Imagine driving your car down a street you’ve never taken before and finding that you’re unable to read any of the signage. Street signs. Billboards. Business names. Completely indecipherable. Maybe they’re in a font that’s so small you wouldn’t be able to see it if your face was inches from the sign.
Or they use green letters on a green background. Whatever the reason for the signs being unreadable, the fact is, this street is effectively off limits to you.
This is the type of frustrating scenario that people with certain disabilities face when using software or visiting a website that isn’t ADA (Americans with Disabilities Act) compliant. And it’s the reason that at Mazévo, we designated the full accessibility of our offerings—including our room scheduling solution, its knowledge base, and our website—as a top priority the day we started coding.
Why Make Systems and Websites Accessible?

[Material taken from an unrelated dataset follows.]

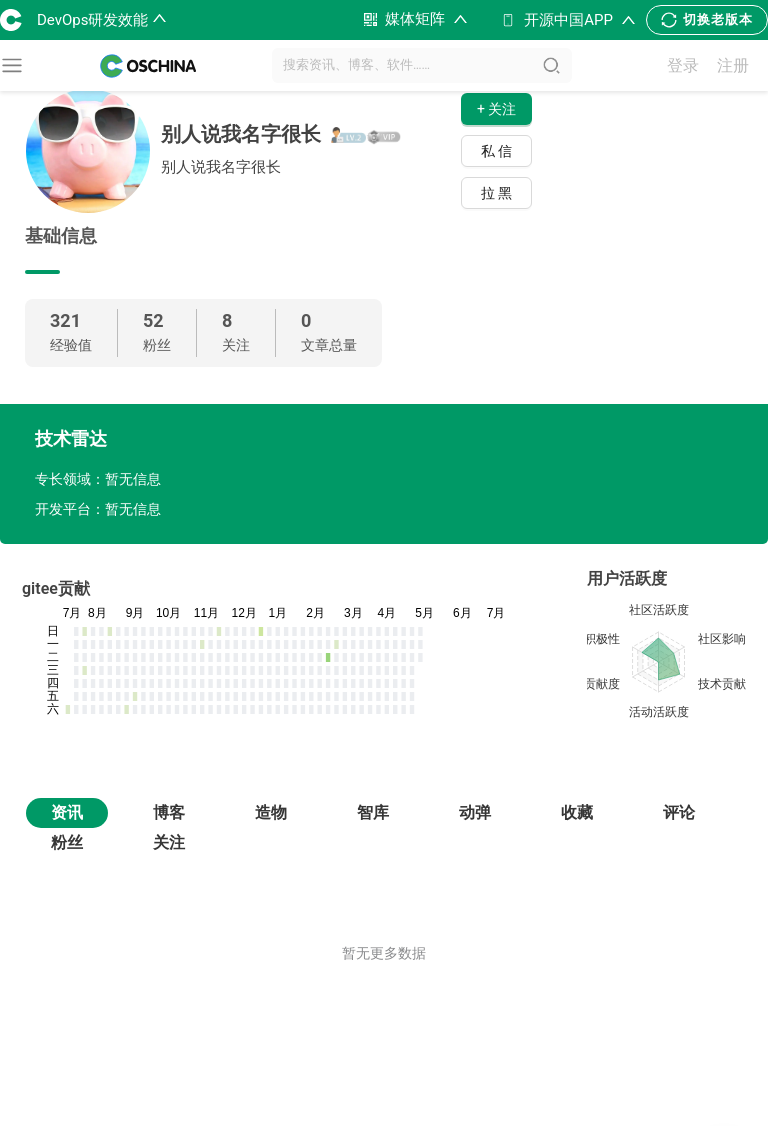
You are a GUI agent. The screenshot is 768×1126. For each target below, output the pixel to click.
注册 (733, 65)
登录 (683, 65)
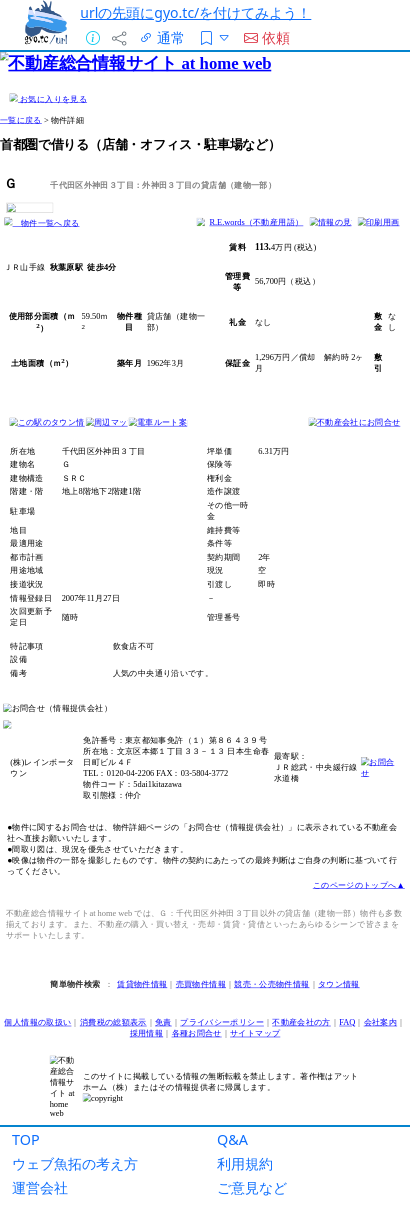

The short answer to the question, “Why make systems and websites fully accessible to people with disabilities?” is that, of course, it’s simply the right thing to do. However, that position has legal backing as well.
Enacted in 1990, the ADA is a civil rights law that makes it illegal to discriminate against people with disabilities. It provides the same types of protections as the Civil Rights Act of 1964, which prohibits discrimination based on race, religion, national origin, and other characteristics.
The ADA has multiple “titles” or sections, each focused on a specific area like employment, public entities and transportation, and telecommunications. One of the directives in the legislation is that any entity that accepts money from the federal government must make its information technology (IT) systems accessible to people with disabilities.
It’s important to note that in this context, “accessible” doesn’t just mean that people with disabilities can “get to” the technology or the information it contains. In order for a system to be considered accessible, people with disabilities must be able to use it as effectively as people without disabilities.
Accessibility and the Latest Mazévo Release
As we noted in a recent email, the latest release of Mazévo has accessibility improvements that, while not visible to users by default, will make the system much easier to navigate for people who rely on assistive technology like screen readers and alternative input devices. These enhancements are just part of our ongoing focus on helping people have a positive experience with our system.
For example, for individuals who are color-blind, the system uses text labels as another way to identify color-coded items. Similarly, people who aren’t able to manipulate a mouse effectively can still operate the system using arrow and tab keys on the keyboard.
Like designing software, accessibility is a journey and not a destination. There is no such thing as being "done" with accessibility. We know that absolutely every feature in the system is not as accessible as it can be today, but we continue to devote extensive resources to enhancing functions that can be improved. And we continue to look for solutions that benefit both people who have disabilities and those who don't.
For instance, video is a great medium for demonstrating how to use Mazévo. However, it’s not ideal for everyone. Some people with disabilities want or need a written transcript of videos, and providing it to them also benefits people who don’t have disabilities but who would prefer to skim a transcript for the information they need rather than watch a video.
Mazévo: Incorporating Accessibility From the Ground Up
As a software company, there are two ways to look at accessibility. You can see it as a burden and resist it, or you can see it as an opportunity and embrace it. We have no way of knowing how many people with disabilities use our systems, but our goal and unwavering commitment is that every one of them finds Mazévo welcoming, intuitive, and fully accessible.